*** Opening of Given data ***

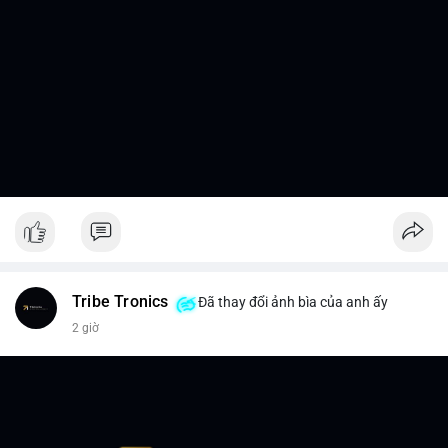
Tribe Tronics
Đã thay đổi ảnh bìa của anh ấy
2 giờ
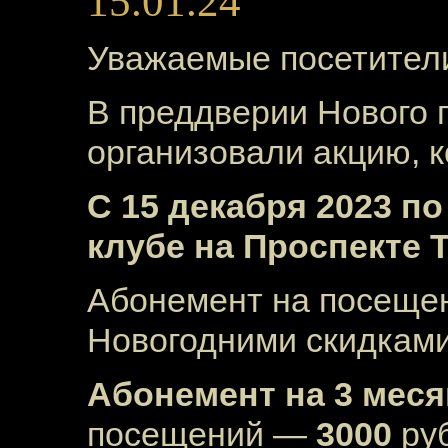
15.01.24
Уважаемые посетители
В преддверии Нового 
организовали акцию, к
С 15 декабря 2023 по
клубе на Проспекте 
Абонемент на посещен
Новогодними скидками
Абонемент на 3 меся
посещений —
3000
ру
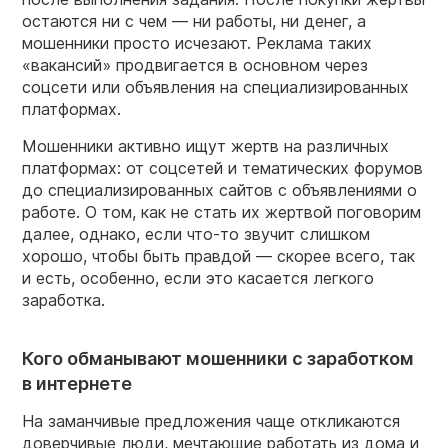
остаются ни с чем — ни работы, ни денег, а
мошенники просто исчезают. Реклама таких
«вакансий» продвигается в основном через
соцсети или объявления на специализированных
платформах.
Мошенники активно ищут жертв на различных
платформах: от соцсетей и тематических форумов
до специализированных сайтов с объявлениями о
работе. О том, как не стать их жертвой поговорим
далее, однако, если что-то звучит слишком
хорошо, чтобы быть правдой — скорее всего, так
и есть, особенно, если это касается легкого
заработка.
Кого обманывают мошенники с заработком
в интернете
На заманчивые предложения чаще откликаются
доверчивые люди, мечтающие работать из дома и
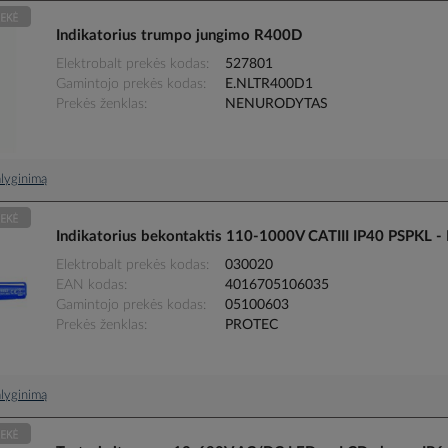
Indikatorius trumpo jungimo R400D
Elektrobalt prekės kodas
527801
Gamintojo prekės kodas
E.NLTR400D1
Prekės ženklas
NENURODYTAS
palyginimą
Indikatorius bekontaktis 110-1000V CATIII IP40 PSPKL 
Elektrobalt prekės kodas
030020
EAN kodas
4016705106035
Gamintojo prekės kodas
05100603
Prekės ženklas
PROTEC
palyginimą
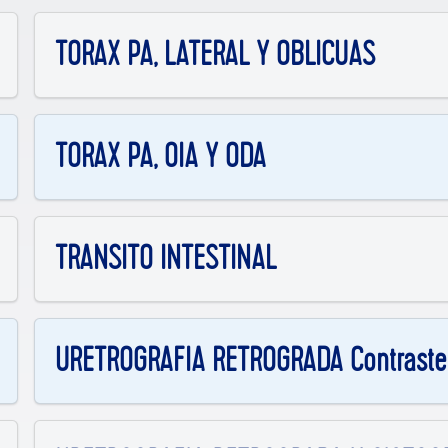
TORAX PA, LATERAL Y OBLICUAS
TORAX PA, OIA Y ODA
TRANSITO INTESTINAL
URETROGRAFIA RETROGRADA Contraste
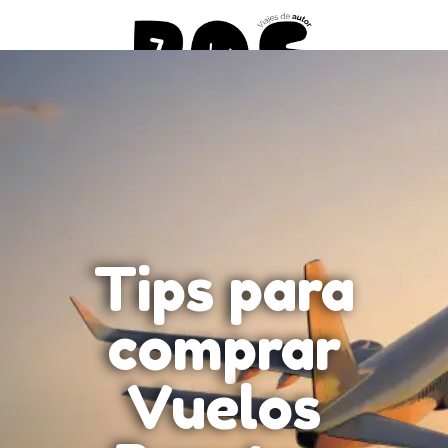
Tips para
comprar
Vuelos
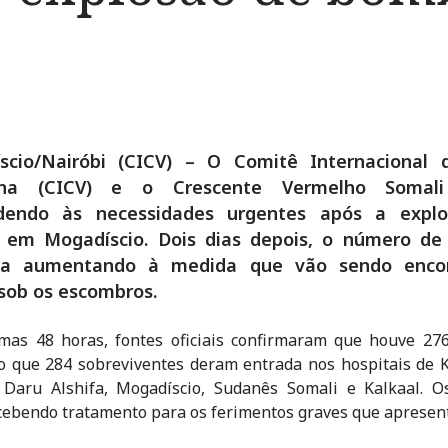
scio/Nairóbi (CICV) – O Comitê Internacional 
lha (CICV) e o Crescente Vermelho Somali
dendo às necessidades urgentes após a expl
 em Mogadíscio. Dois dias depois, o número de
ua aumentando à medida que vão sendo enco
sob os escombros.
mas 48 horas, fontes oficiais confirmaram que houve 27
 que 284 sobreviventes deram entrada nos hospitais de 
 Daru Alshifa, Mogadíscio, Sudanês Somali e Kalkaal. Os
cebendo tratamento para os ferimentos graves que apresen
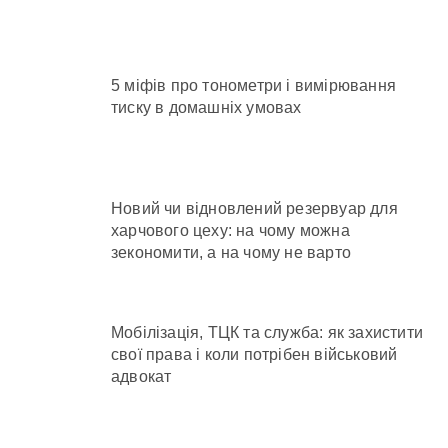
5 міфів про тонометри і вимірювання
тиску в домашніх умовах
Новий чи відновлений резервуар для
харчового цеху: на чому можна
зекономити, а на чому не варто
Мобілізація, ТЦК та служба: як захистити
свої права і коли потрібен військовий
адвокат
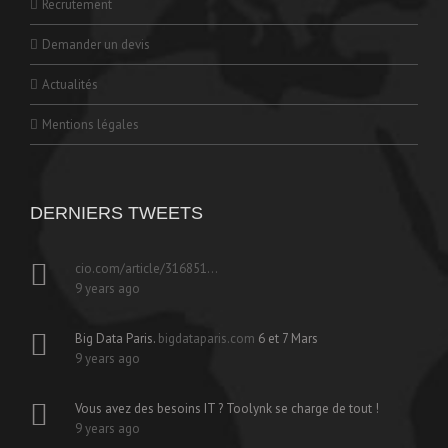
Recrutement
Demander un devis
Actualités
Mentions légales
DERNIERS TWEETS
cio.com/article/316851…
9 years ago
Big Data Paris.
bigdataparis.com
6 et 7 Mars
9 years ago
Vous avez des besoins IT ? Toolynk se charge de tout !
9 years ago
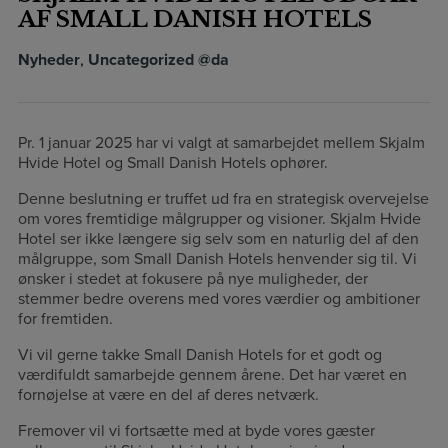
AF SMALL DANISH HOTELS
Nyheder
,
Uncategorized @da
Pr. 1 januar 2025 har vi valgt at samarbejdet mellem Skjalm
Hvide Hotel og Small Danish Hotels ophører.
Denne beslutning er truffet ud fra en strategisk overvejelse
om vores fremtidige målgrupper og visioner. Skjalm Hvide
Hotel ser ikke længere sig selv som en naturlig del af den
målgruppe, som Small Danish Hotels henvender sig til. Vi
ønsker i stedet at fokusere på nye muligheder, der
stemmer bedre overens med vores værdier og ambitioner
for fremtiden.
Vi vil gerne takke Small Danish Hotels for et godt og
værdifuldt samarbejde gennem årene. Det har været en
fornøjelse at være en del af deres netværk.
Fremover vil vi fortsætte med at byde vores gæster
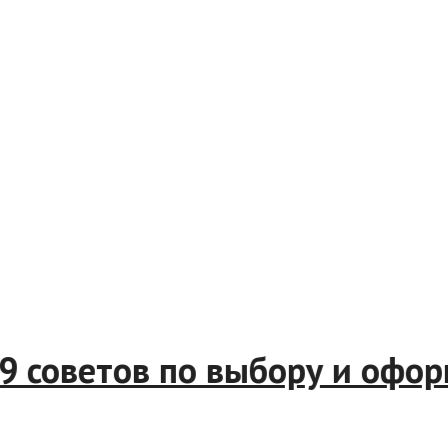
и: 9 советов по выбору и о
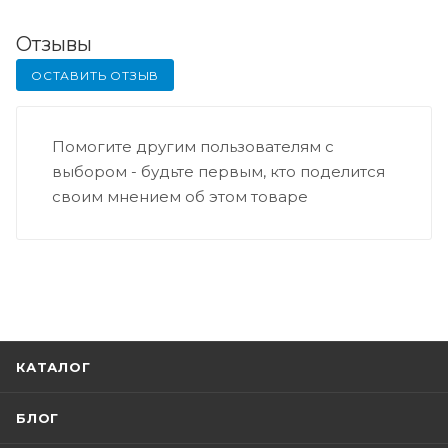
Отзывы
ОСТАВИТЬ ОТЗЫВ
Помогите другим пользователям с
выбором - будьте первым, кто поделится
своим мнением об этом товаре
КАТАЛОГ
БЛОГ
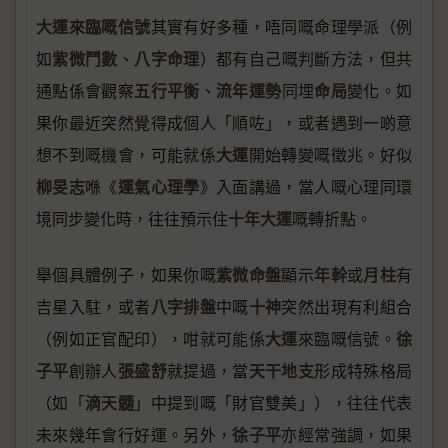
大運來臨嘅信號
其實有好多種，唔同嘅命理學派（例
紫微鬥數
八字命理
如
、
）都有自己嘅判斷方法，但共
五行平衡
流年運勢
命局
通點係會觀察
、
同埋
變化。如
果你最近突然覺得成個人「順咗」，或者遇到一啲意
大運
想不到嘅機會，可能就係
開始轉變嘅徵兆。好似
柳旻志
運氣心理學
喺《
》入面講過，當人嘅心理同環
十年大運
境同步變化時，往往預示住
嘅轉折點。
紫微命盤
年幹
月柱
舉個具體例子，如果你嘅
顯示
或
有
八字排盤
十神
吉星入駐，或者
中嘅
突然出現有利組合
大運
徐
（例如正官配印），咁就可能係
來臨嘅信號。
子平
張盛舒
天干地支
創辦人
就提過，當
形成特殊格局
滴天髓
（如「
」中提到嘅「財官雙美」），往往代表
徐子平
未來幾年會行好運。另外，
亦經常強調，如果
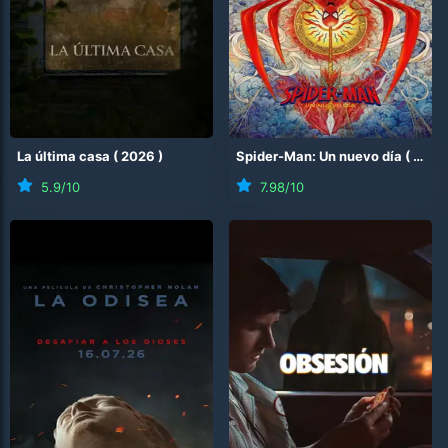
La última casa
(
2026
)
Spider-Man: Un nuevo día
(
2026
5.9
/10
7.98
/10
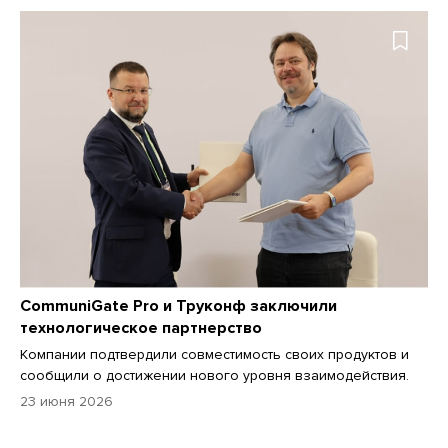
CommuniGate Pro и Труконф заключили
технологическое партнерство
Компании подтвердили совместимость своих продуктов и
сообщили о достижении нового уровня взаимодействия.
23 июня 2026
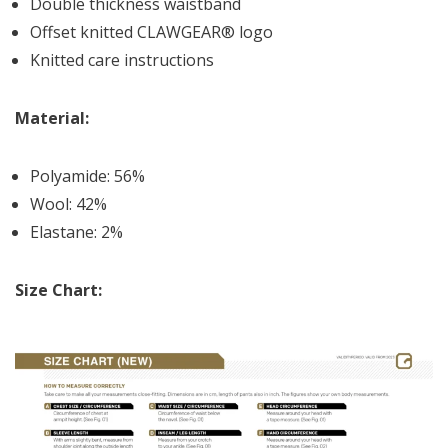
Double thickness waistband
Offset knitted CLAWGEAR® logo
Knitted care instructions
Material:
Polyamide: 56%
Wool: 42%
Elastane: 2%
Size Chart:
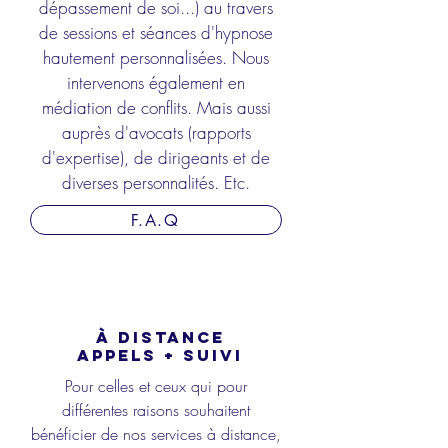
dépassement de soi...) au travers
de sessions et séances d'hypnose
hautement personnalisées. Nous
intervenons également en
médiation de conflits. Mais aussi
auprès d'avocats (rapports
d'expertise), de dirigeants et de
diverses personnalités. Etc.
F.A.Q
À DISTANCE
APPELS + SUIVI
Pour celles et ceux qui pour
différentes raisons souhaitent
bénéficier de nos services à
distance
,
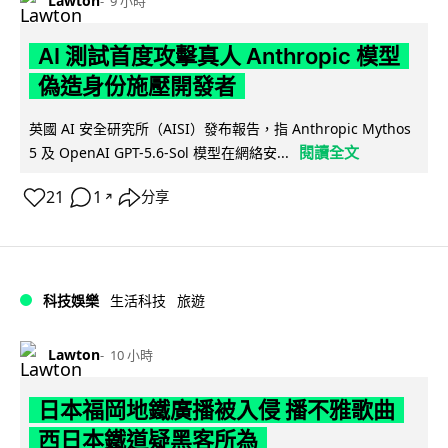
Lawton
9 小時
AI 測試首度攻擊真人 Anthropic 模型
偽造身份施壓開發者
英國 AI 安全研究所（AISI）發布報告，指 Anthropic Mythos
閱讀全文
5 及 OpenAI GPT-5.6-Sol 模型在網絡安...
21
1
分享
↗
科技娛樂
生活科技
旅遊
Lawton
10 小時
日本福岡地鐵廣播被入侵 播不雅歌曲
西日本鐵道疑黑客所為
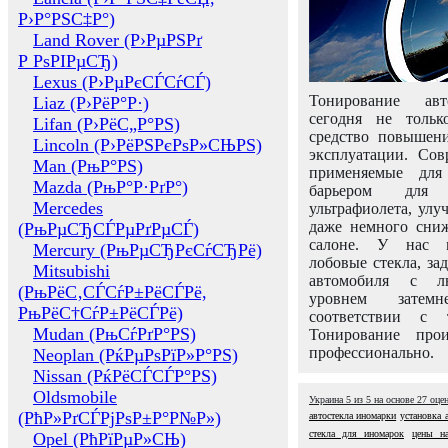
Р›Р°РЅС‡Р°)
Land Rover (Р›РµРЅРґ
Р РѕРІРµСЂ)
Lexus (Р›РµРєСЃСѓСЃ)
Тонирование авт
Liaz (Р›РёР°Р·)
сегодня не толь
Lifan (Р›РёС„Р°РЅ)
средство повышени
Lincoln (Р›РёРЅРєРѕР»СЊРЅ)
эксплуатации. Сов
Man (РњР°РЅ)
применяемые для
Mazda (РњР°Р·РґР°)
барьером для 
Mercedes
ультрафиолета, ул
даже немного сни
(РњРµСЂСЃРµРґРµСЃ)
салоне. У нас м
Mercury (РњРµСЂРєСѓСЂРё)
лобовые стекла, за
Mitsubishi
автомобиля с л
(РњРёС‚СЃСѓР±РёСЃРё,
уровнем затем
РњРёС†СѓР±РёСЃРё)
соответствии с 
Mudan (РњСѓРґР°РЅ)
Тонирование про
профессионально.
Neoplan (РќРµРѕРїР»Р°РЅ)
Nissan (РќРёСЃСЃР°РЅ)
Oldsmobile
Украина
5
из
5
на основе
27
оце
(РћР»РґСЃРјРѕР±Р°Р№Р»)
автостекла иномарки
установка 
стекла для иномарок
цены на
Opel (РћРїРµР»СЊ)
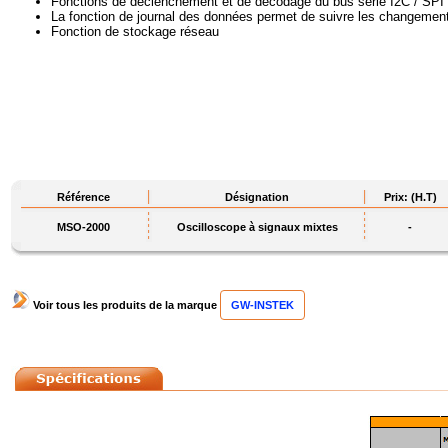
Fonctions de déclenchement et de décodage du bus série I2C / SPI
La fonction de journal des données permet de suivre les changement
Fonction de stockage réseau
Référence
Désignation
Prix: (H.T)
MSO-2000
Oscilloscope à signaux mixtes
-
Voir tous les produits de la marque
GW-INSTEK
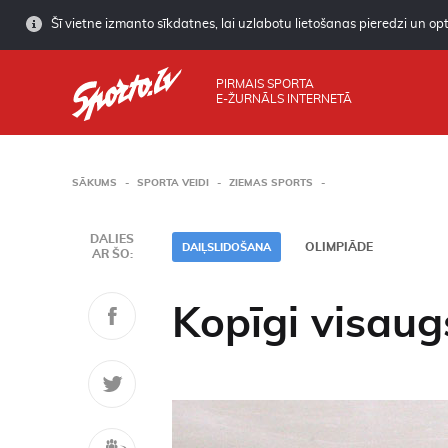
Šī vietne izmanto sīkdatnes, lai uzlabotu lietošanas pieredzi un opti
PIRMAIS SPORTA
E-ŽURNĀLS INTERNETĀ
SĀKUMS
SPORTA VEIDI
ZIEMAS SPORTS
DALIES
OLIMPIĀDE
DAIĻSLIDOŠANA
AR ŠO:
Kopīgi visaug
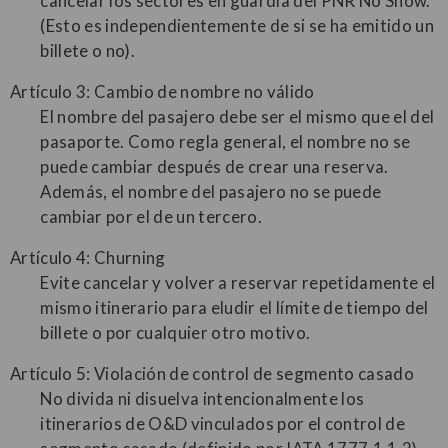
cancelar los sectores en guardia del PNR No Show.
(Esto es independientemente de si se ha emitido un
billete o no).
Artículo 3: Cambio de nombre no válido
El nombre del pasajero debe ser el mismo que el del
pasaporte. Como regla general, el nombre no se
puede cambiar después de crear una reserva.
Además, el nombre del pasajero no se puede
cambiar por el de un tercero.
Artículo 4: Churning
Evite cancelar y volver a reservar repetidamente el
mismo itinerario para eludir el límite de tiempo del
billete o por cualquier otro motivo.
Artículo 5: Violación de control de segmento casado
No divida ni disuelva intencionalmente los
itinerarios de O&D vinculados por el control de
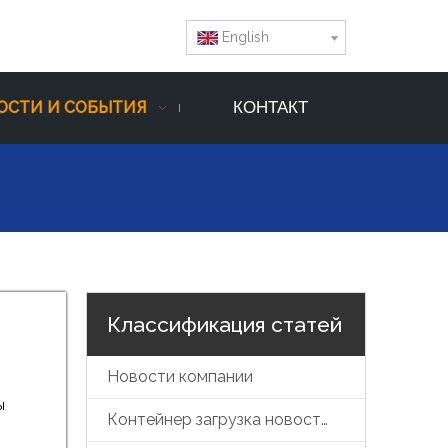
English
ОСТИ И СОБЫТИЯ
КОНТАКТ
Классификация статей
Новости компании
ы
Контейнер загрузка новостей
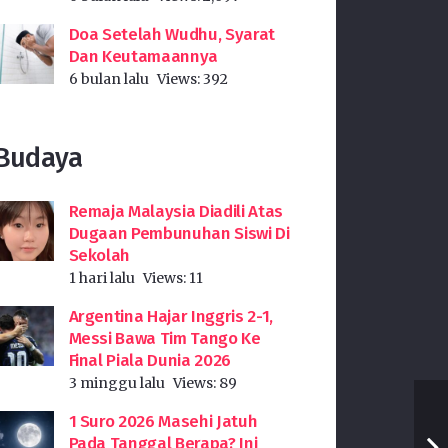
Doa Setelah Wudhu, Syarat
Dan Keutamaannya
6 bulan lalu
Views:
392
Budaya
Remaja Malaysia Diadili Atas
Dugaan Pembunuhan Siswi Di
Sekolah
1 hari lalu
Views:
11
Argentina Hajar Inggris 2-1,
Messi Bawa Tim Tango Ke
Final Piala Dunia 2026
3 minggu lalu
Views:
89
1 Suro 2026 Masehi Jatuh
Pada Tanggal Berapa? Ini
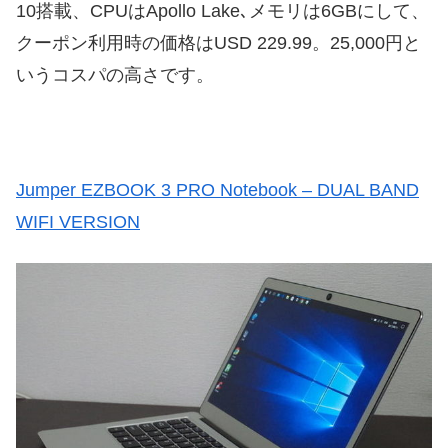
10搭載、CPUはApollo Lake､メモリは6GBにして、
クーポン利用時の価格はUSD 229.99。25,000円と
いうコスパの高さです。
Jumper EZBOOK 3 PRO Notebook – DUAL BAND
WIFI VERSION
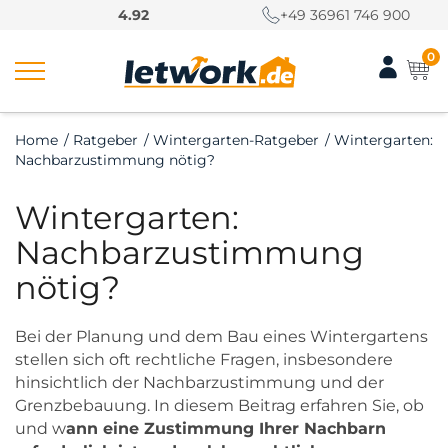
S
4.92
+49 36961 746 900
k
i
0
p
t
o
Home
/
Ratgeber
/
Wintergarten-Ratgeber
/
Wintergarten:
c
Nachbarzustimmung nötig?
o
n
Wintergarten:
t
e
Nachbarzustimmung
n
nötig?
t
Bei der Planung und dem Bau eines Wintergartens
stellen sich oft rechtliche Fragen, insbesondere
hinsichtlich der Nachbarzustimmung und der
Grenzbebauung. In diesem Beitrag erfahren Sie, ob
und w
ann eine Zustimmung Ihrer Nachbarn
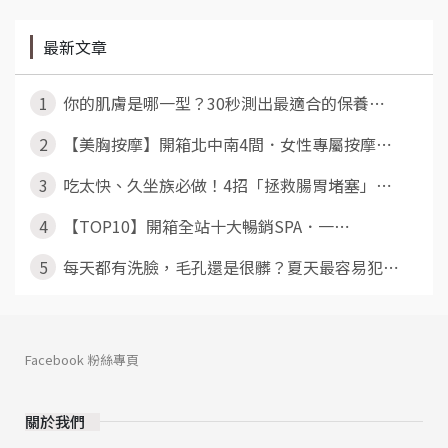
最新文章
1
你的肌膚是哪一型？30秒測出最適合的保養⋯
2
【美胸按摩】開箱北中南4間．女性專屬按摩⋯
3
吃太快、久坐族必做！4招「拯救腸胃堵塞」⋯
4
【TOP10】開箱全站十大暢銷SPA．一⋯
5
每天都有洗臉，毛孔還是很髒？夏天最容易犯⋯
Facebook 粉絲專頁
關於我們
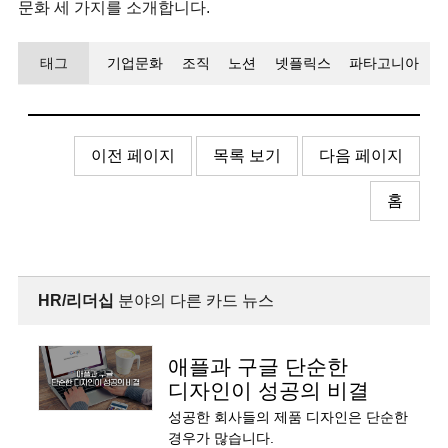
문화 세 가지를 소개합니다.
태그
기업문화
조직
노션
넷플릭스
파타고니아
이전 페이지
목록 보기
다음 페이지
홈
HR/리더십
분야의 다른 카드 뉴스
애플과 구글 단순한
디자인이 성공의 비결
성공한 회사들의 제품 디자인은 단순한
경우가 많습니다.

*** Close of Given data ***

Look above for the line containing "ZIEMAS SPORTS", then write out every line from there down to the line containing "No divida ni disuelva intencionalmente los", that line included, with no pictures.

ZIEMAS SPORTS
DALIES
OLIMPIĀDE
DAIĻSLIDOŠANA
AR ŠO:
Kopīgi visaug
cancelar los sectores en guardia del PNR No Show.
(Esto es independientemente de si se ha emitido un
billete o no).
Artículo 3: Cambio de nombre no válido
El nombre del pasajero debe ser el mismo que el del
pasaporte. Como regla general, el nombre no se
puede cambiar después de crear una reserva.
Además, el nombre del pasajero no se puede
cambiar por el de un tercero.
Artículo 4: Churning
Evite cancelar y volver a reservar repetidamente el
mismo itinerario para eludir el límite de tiempo del
billete o por cualquier otro motivo.
Artículo 5: Violación de control de segmento casado
No divida ni disuelva intencionalmente los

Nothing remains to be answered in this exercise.